There are several things you can do to prevent cancer in your pet. “It’s important to spay your female cat or dog early, which is very effective in preventing mammary tumors, and to neuter your male pet to prevent prostate and testicular tumors,” says Dr. Arnie Cary, DVM, and board member of The Animal Haven. If your animal is white or lightly colored, it may be prone to some forms of skin cancer. As with humans, keeping those pets from long exposure to ultraviolent light in sunlight is a good prevention measure. There is some speculation that lawn chemicals may be carcinogenic to animals as well, so try to minimize their exposure, for example, to lawns that have been recently sprayed for weeds or pests.
Some dog breeds are prone to certain cancers. For example, Golden Retrievers have a high incidence of lymphoma and hemangiosarcoma; Rottweilers are prone to lymphoma and bone tumors; Bulldog breeds to mast cell tumors; and German Shepherds are prone to hemangiosarcomas and mammary tumors. Do some research on your breed (or breeds, if your animal is a mix of two or more). You may not be able to prevent the cancer, but you might catch it early enough to save your pet’s life.
Early diagnosis is one of the best ways to fight cancer, so it’s important to watch for early warning signs, especially for the older dog or cat.
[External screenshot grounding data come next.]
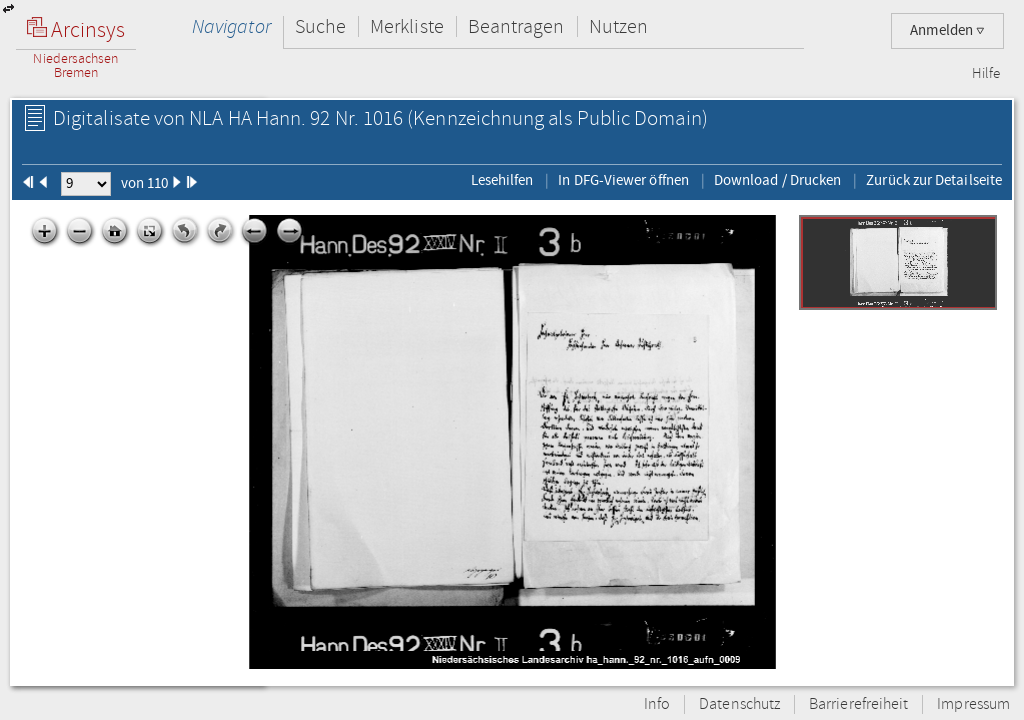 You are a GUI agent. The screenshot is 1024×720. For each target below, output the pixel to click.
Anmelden (947, 30)
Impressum (973, 704)
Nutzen (618, 26)
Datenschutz (739, 704)
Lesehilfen (502, 180)
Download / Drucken (777, 180)
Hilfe (986, 74)
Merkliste (407, 26)
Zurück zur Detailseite (934, 180)
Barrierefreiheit (858, 704)
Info (657, 704)
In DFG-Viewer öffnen (623, 180)
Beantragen (516, 26)
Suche (320, 26)
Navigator (231, 26) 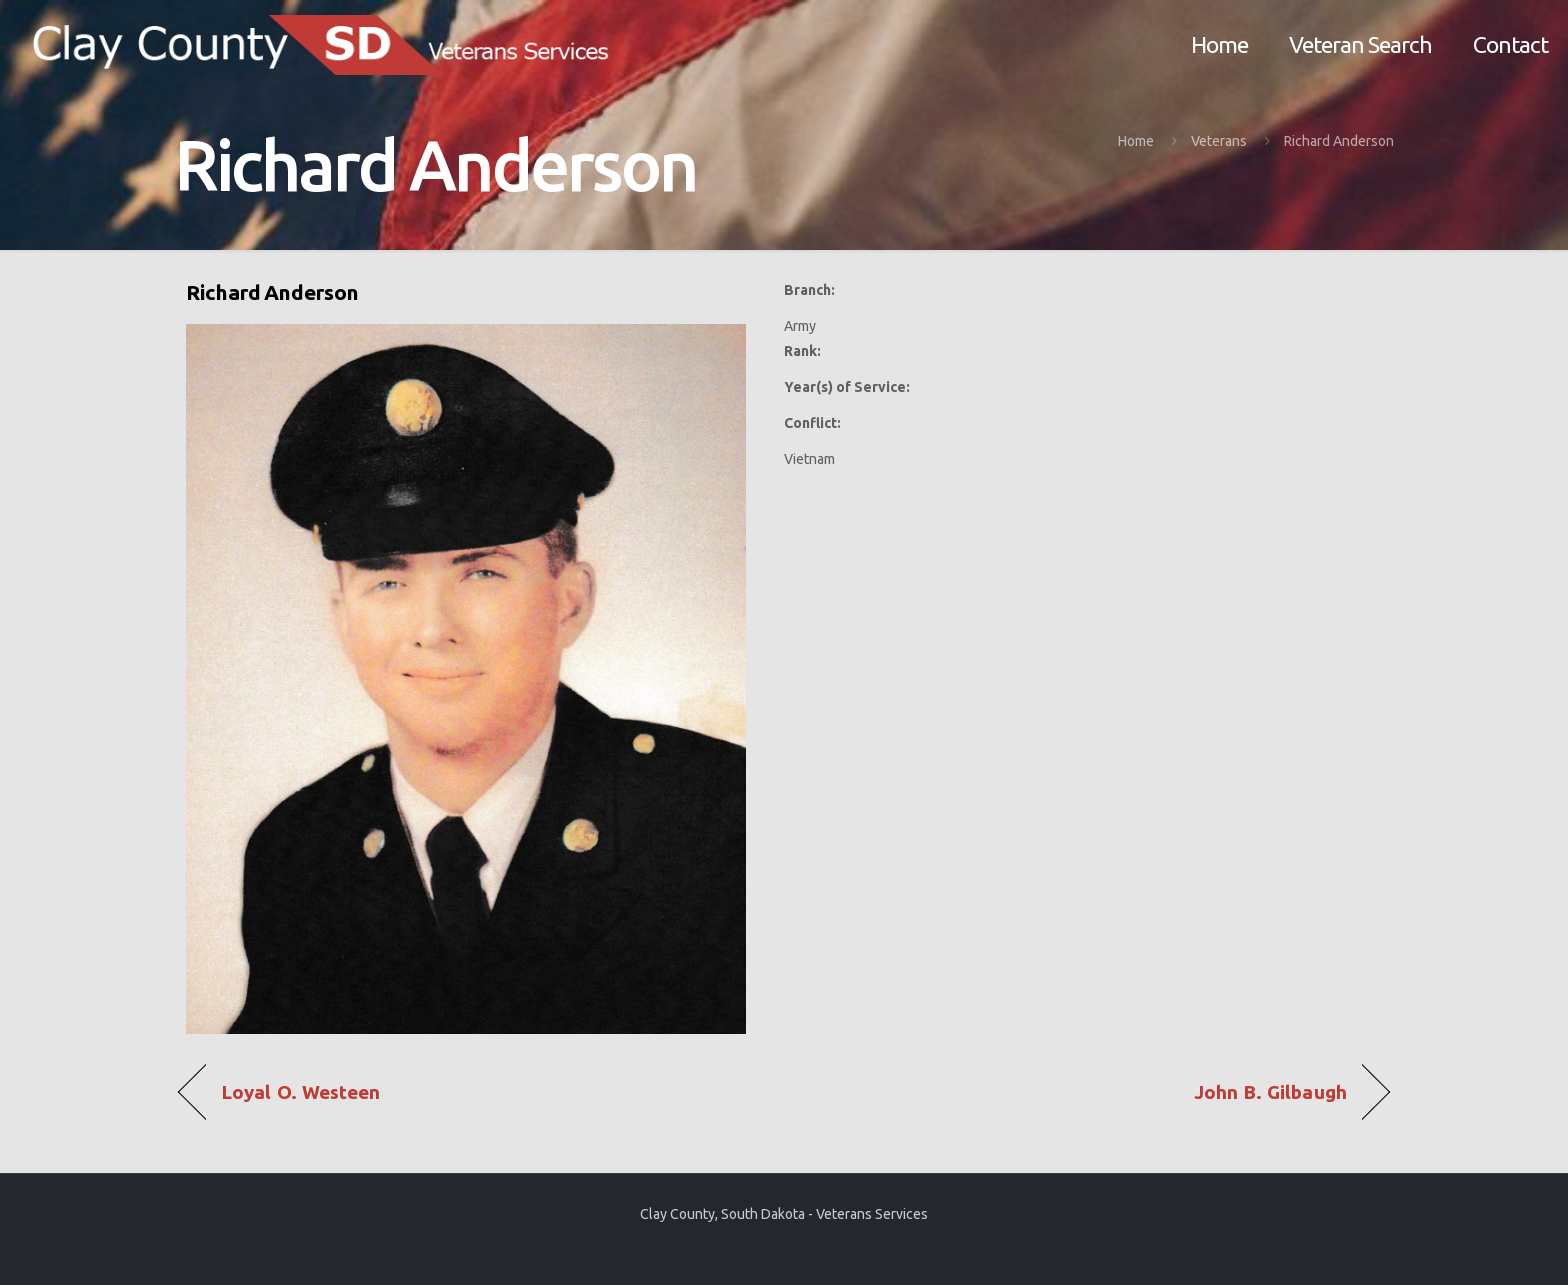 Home (1136, 141)
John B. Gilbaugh (1270, 1092)
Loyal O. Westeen (300, 1092)
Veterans (1219, 141) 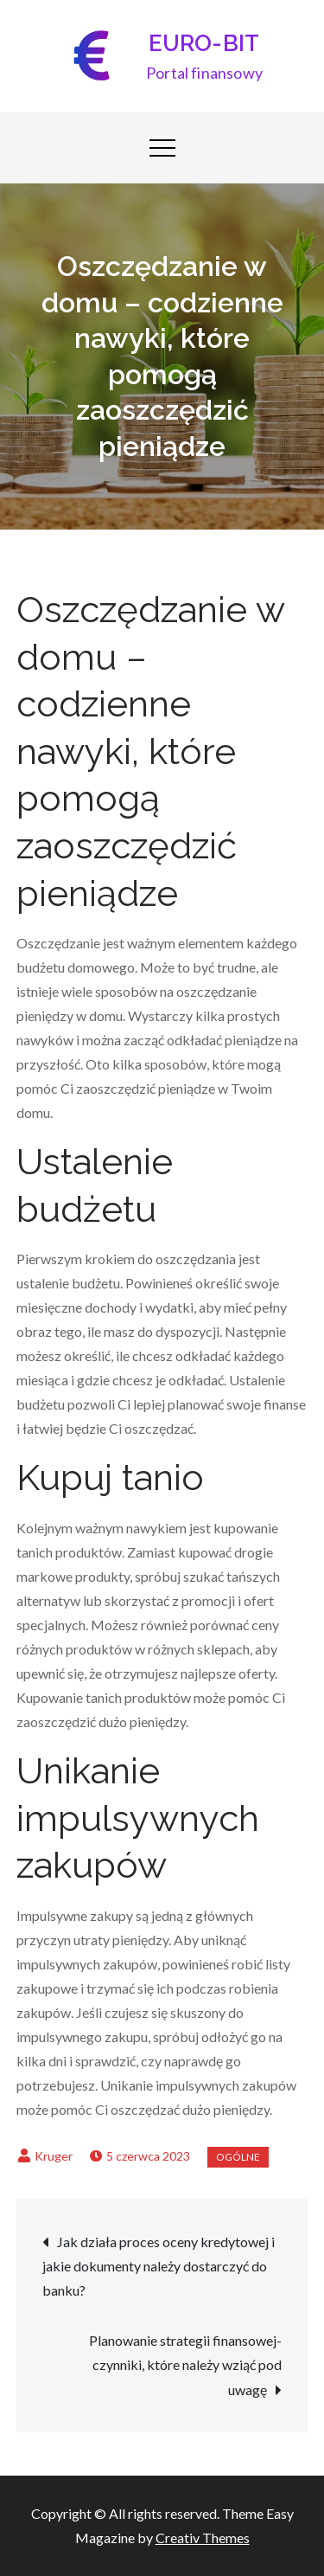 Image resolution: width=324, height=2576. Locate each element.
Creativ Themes (203, 2537)
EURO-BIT (204, 43)
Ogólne (238, 2156)
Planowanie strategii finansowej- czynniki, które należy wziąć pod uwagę (185, 2365)
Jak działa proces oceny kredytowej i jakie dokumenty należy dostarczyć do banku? (158, 2265)
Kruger (54, 2156) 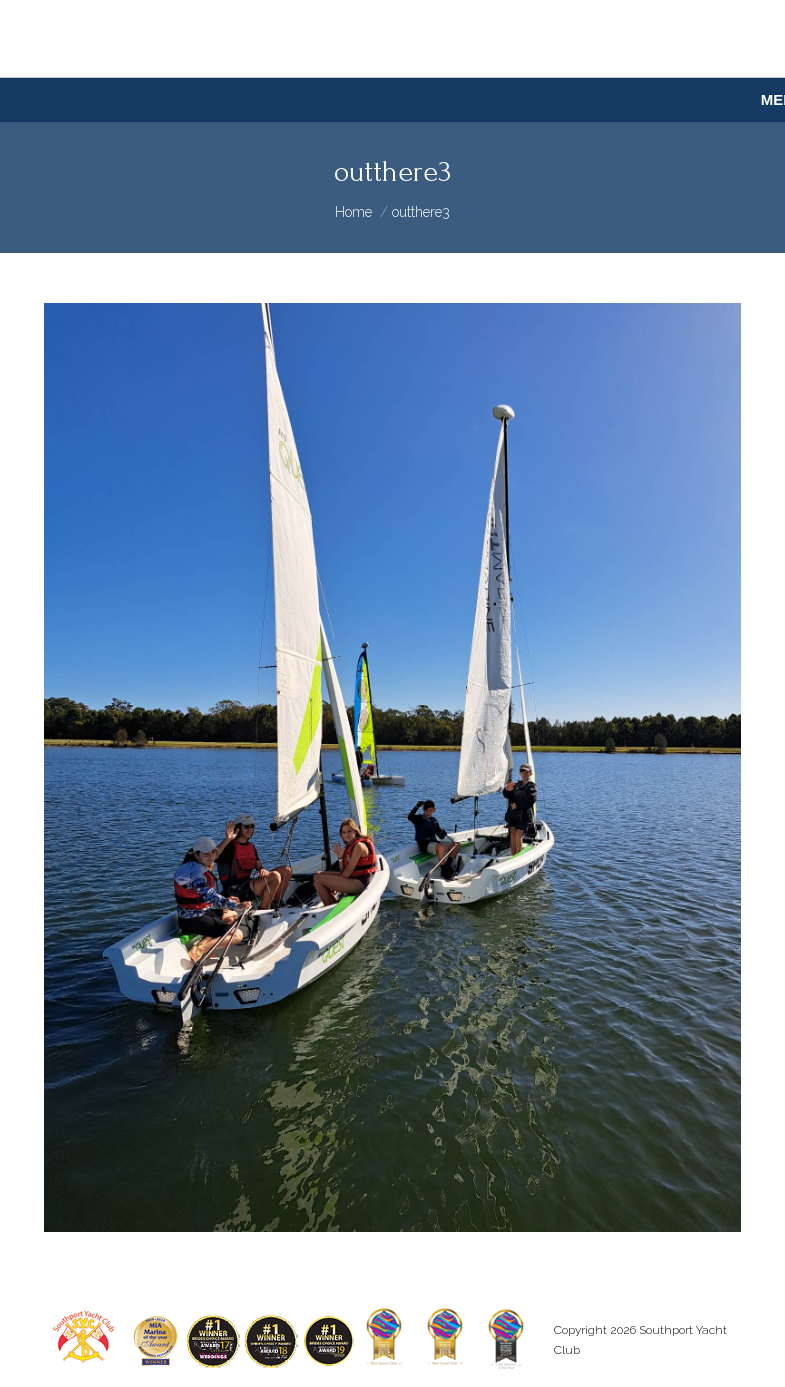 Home (353, 212) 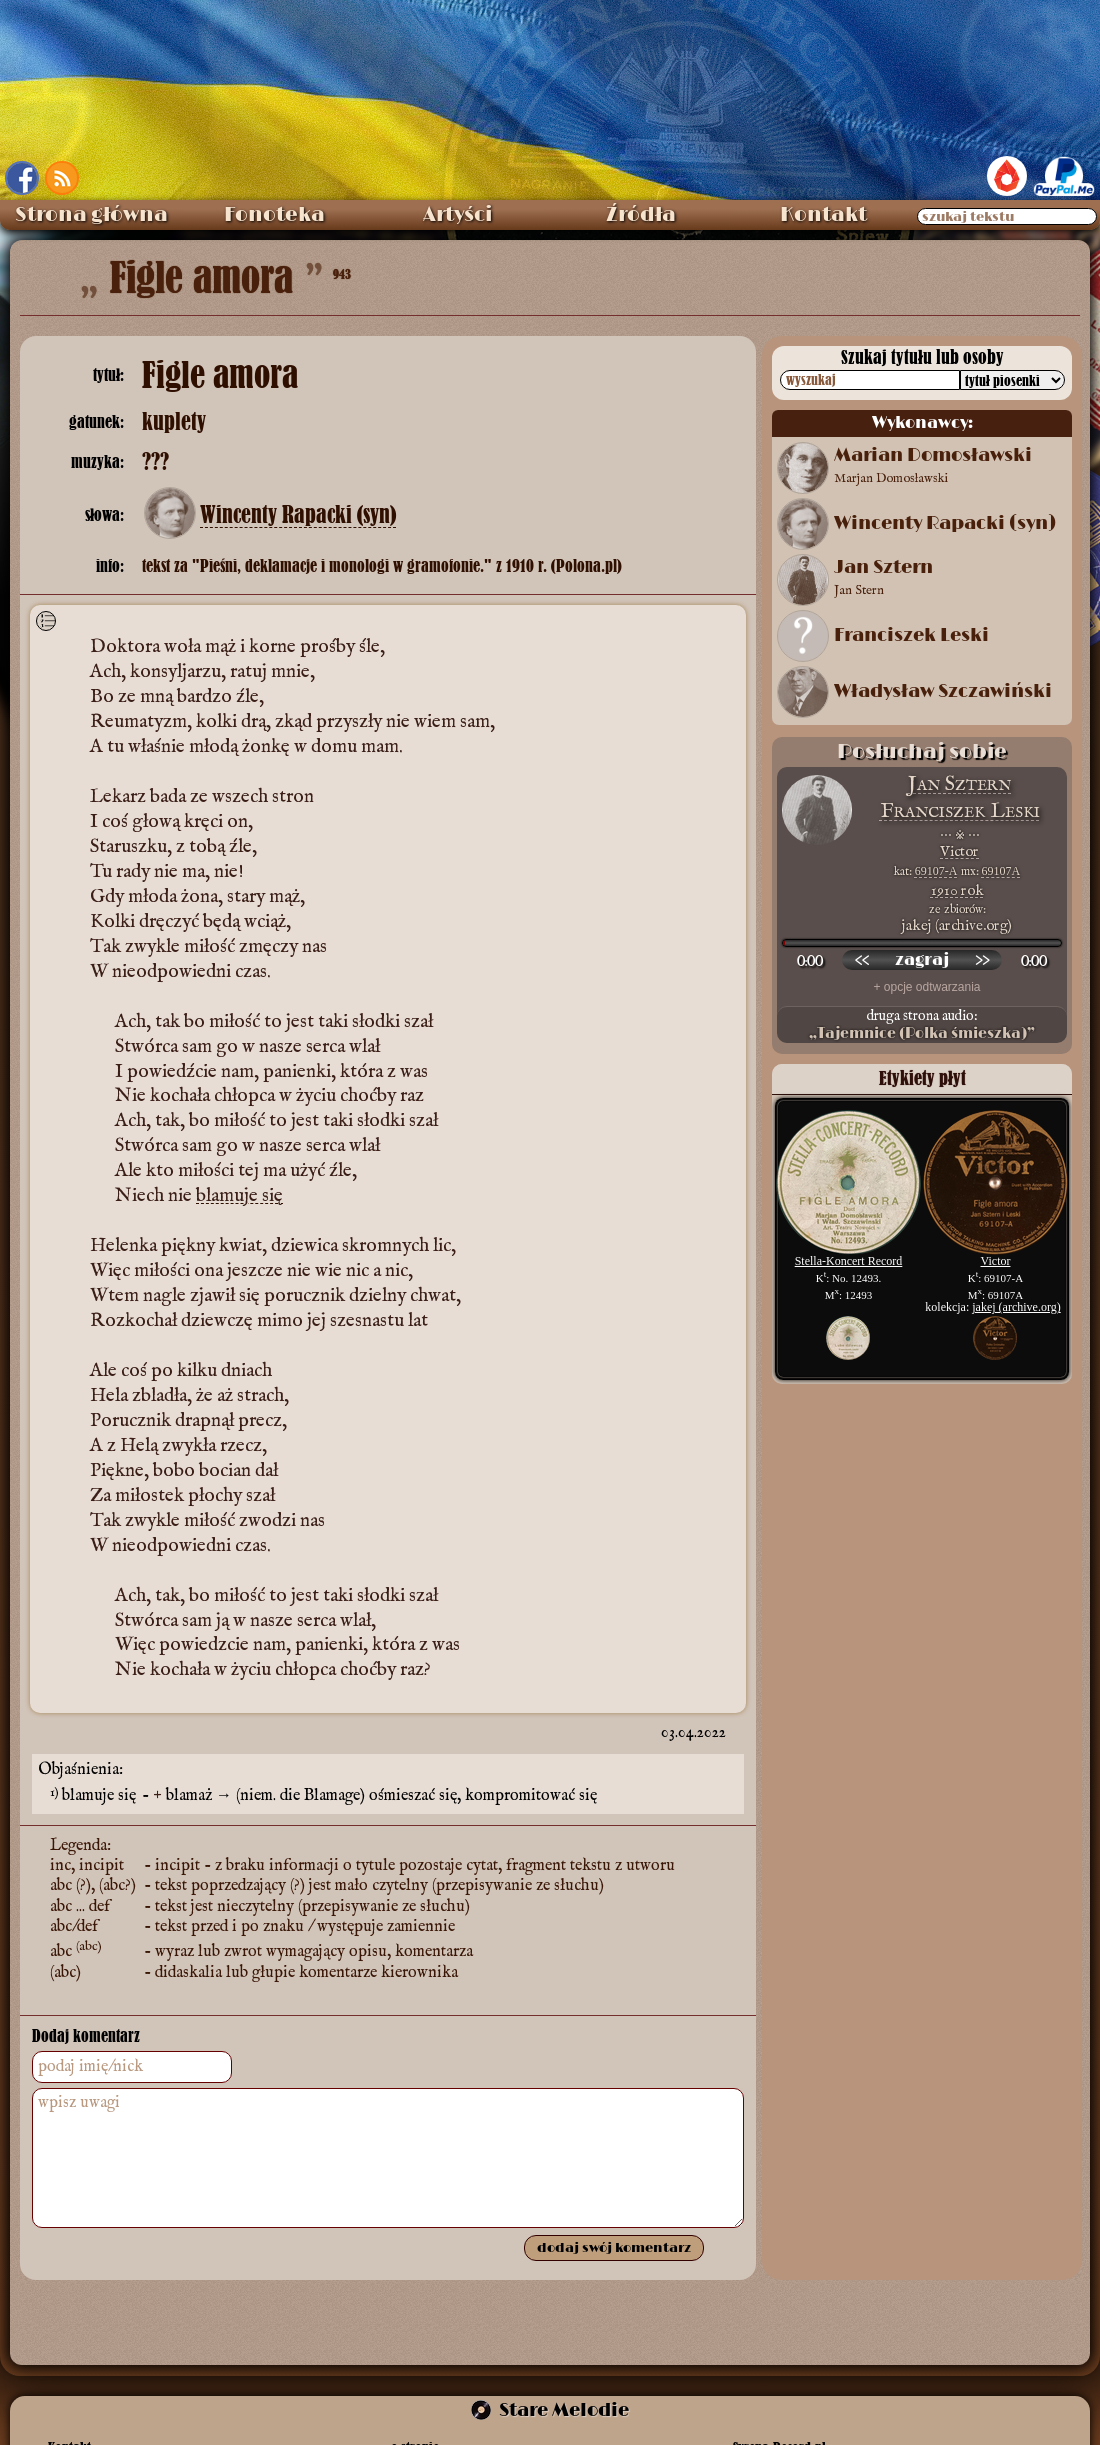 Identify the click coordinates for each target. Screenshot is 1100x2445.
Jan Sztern (959, 784)
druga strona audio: (922, 1025)
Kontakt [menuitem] (823, 215)
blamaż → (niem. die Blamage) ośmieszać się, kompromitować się (381, 1796)
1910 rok (957, 890)
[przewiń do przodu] (982, 960)
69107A (1001, 871)
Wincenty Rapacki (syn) (298, 515)
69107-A (936, 871)
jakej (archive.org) (1016, 1307)
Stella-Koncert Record (849, 1261)
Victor (959, 851)
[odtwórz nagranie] (922, 960)
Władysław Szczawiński (943, 692)
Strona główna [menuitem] (91, 215)
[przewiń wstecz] (862, 960)
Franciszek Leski (911, 636)
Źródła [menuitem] (641, 215) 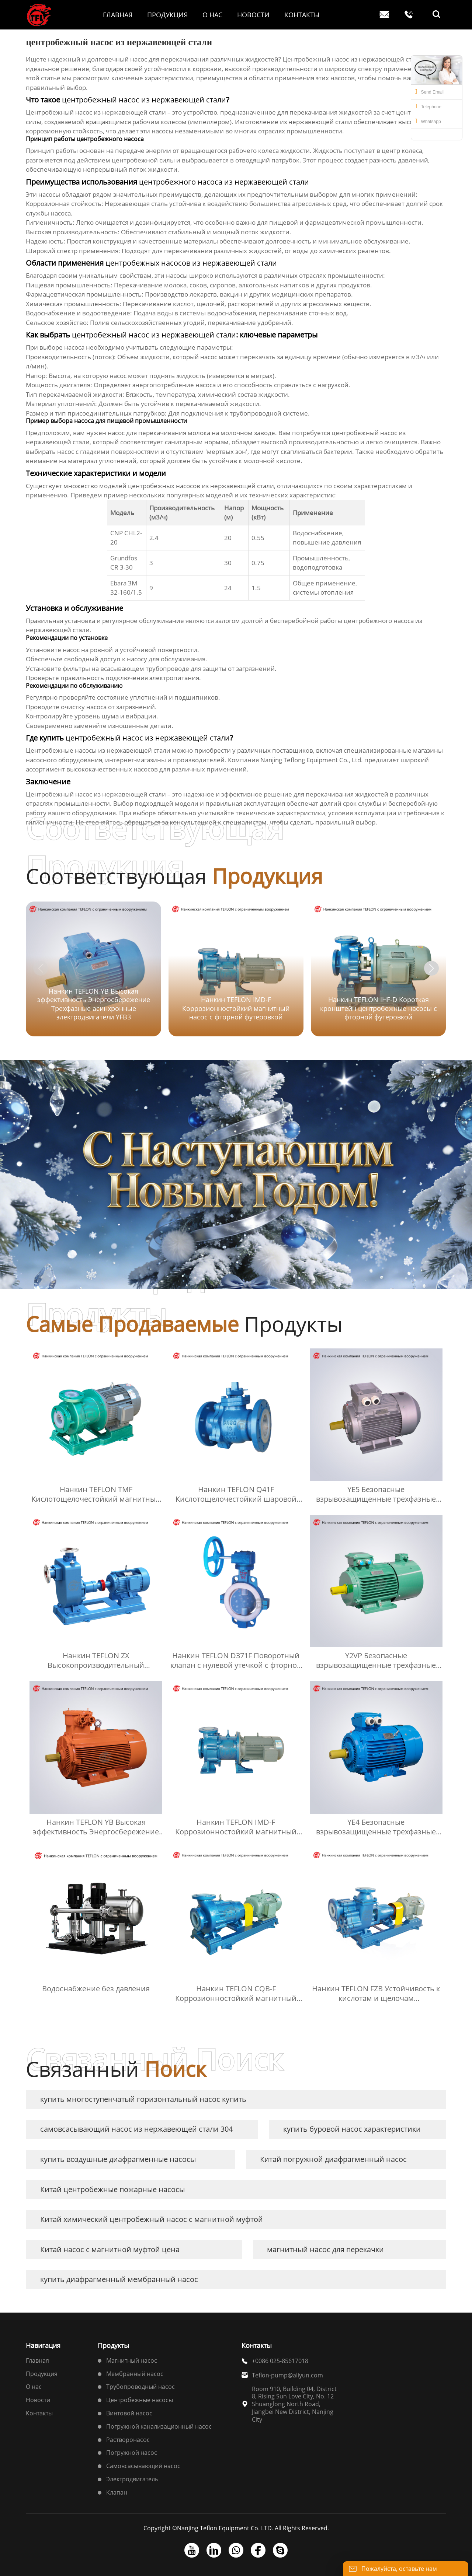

Warning signs include: persistent changes in appetite or water intake; a bump that is enlarging or changing in size; progressive weight loss or gain; non-healing sores or an infection such as a persistent nail bed infection; abnormal odor; persistent or recurring lameness; chronic vomiting or diarrhea; persistent or recurring cough; unexplained bleeding or discharge; and/or difficulty swallowing, breathing, urinating, or defecating. Take your pet to a veterinary professional for periodic exams or if you notice any of these signs.
If your veterinarian suspects cancer, there are a number of tests that can be done. Some are minimally invasive, such as x-rays, blood and/or urine tests, ultrasounds, or small needle biopsies. Some tests, such as full biopsies or an MRI or CT scan, are more involved but readily available and potentially very valuable for your pet’s health. Veterinary oncology is a thriving specialty, and your veterinarian may recommend a referral to an oncologist as the best option for your pet.
“I can’t emphasize enough the importance of early detection. Keep a close eye on your pet and seek advice from your veterinarian if you notice something amiss,” says Dr. Cary. You may also want to look into pet health insurance, as cancer treatment can be costly, and having insurance can be a life saver.